Review of fluctuational electrodynamics and its applications to radiative momentum, energy and entropy transport

TL;DR

This paper reviews the development of fluctuational electrodynamics and its applications to understanding how electromagnetic fluctuations influence radiative transfer, momentum, and entropy between objects, especially in near-field conditions.

Contribution

It provides a comprehensive overview of the theoretical advancements in fluctuational electrodynamics and highlights the unexplored role of near-field effects on entropy transfer with non-uniform temperatures.

Findings

Near-field effects significantly enhance radiative transfer.

The role of near-field effects on entropy transfer remains largely unexplored.
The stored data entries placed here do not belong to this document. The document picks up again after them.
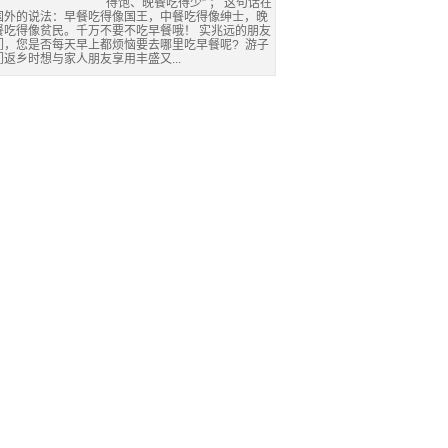
得饱、晚餐吃得少” ； 这句话在
国外的说法：早餐吃得像国王，中餐吃得像绅士，晚
餐吃得像贫民。千万不要不吃早餐哦！ 实兆远的朋友
们，您是否每天早上都烦恼要去哪里吃早餐呢? 游子
们返乡时想与家人朋友享用丰盛又...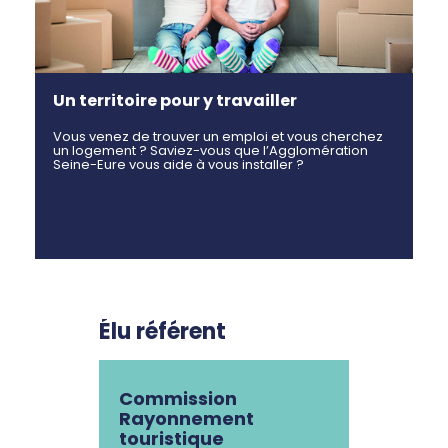
Un territoire pour y travailler
Vous venez de trouver un emploi et vous cherchez
un logement ? Saviez-vous que l’Agglomération
Seine-Eure vous aide à vous installer ?
Élu référent
Commission
Rayonnement
touristique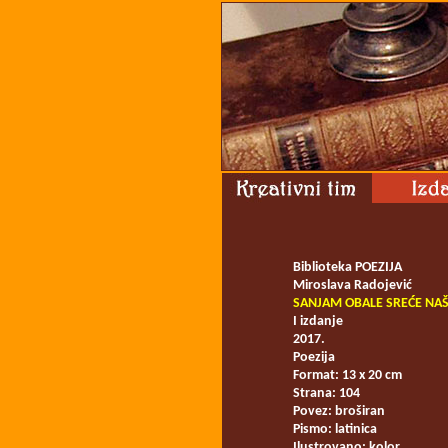
Biblioteka POEZIJA
Miroslava Radojević
SANJAM OBALE SREĆE NA
I izdanje
2017.
Poezija
Format: 13 x 20 cm
Strana: 104
Povez: broširan
Pismo: latinica
Ilustrovano: kolor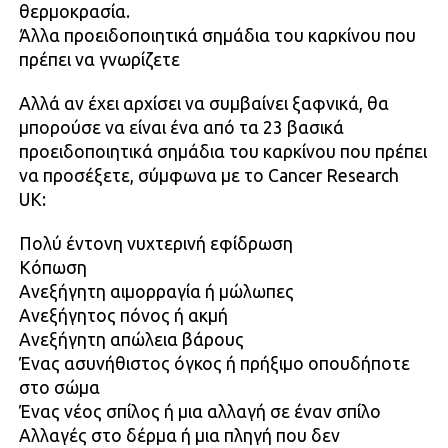
θερμοκρασία.
Άλλα προειδοποιητικά σημάδια του καρκίνου που
πρέπει να γνωρίζετε
Αλλά αν έχει αρχίσει να συμβαίνει ξαφνικά, θα
μπορούσε να είναι ένα από τα 23 βασικά
προειδοποιητικά σημάδια του καρκίνου που πρέπει
να προσέξετε, σύμφωνα με το Cancer Research
UK:
Πολύ έντονη νυχτερινή εφίδρωση
Κόπωση
Ανεξήγητη αιμορραγία ή μώλωπες
Ανεξήγητος πόνος ή ακμή
Ανεξήγητη απώλεια βάρους
Ένας ασυνήθιστος όγκος ή πρήξιμο οπουδήποτε
στο σώμα
Ένας νέος σπίλος ή μια αλλαγή σε έναν σπίλο
Αλλαγές στο δέρμα ή μια πληγή που δεν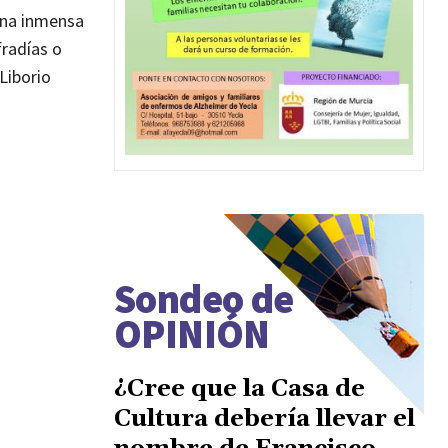
 una inmensa
fradías o
 Liborio
Sondeo de
OPINIÓN
¿Cree que la Casa de
Cultura debería llevar el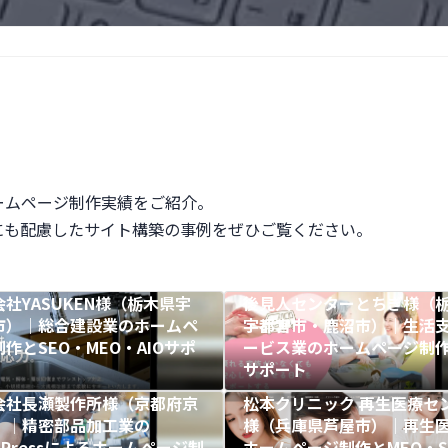
ームページ制作実績をご紹介。
にも配慮したサイト構築の事例をぜひご覧ください。
社YASUKEN様（栃木県宇
後見人センターとちぎ様（
市）｜総合建設業のホームペ
宇都宮市・鹿沼市）｜生活
作とSEO・MEO・AIOサポ
ービス業のホームページ制作
サポート
会社長瀬製作所様（京都府京
松本クリニック 再生医療セ
）｜精密部品加工業の
様（兵庫県芦屋市）｜再生
dPressによるホームページ制
ホームページ制作とMEO・S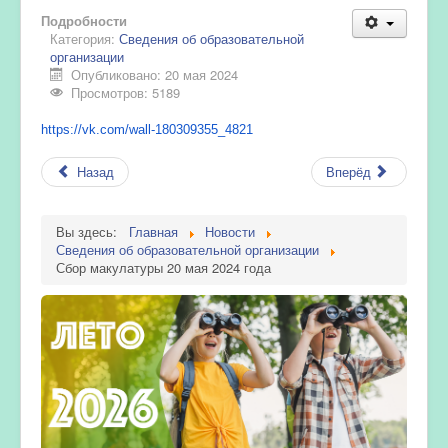
Подробности
Категория:
Сведения об образовательной
организации
Опубликовано: 20 мая 2024
Просмотров: 5189
https://vk.com/wall-180309355_
4821
Назад
Вперёд
Вы здесь:
Главная
Новости
Сведения об образовательной организации
Сбор макулатуры 20 мая 2024 года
Historical development from Lifshitz's theory to recent advances is summarized.

Abstract

Quantum and thermal fluctuations of electromagnetic fields, which give rise to Planck's law of blackbody radiation, are also responsible for van der Waals and Casimir forces, as well as near-field radiative energy transfer between objects. Electromagnetic waves transport energy, momentum, and entropy. For classical thermal radiation, the dependence of the above mentioned quantities on the temperature is well-known mainly due to Planck's work. When near-field effects, namely the collective influence of diffraction, interference, and tunneling of waves, become important, Planck's theory is no longer valid. Of momentum, energy, and entropy transfer, the role of near-field effects on momentum transfer between two half-spaces separated by a vacuum gap (van der Waals pressure in the vacuum gap) was first determined by Lifshitz, using Rytov's theory of fluctuational electrodynamics in 1956. Subsequently, Dzyaloshinskii, Lifshitz, and Pitaevskii, employing sophisticated methods from quantum field theory, generalized Lifshitz' result for van der Waals pressure in a vacuum layer to the case of van der Waals pressure in a dissipative layer between two half-spaces. The influence of near-field effects on radiative transfer was appreciated only in the late 1960s and, subsequently, in the last two decades because of the enhancement in radiative transfer due to electromagnetic surface waves. The role played by near-field effects on entropy transfer has not been investigated so far, at least when the temperature distribution is non-uniform.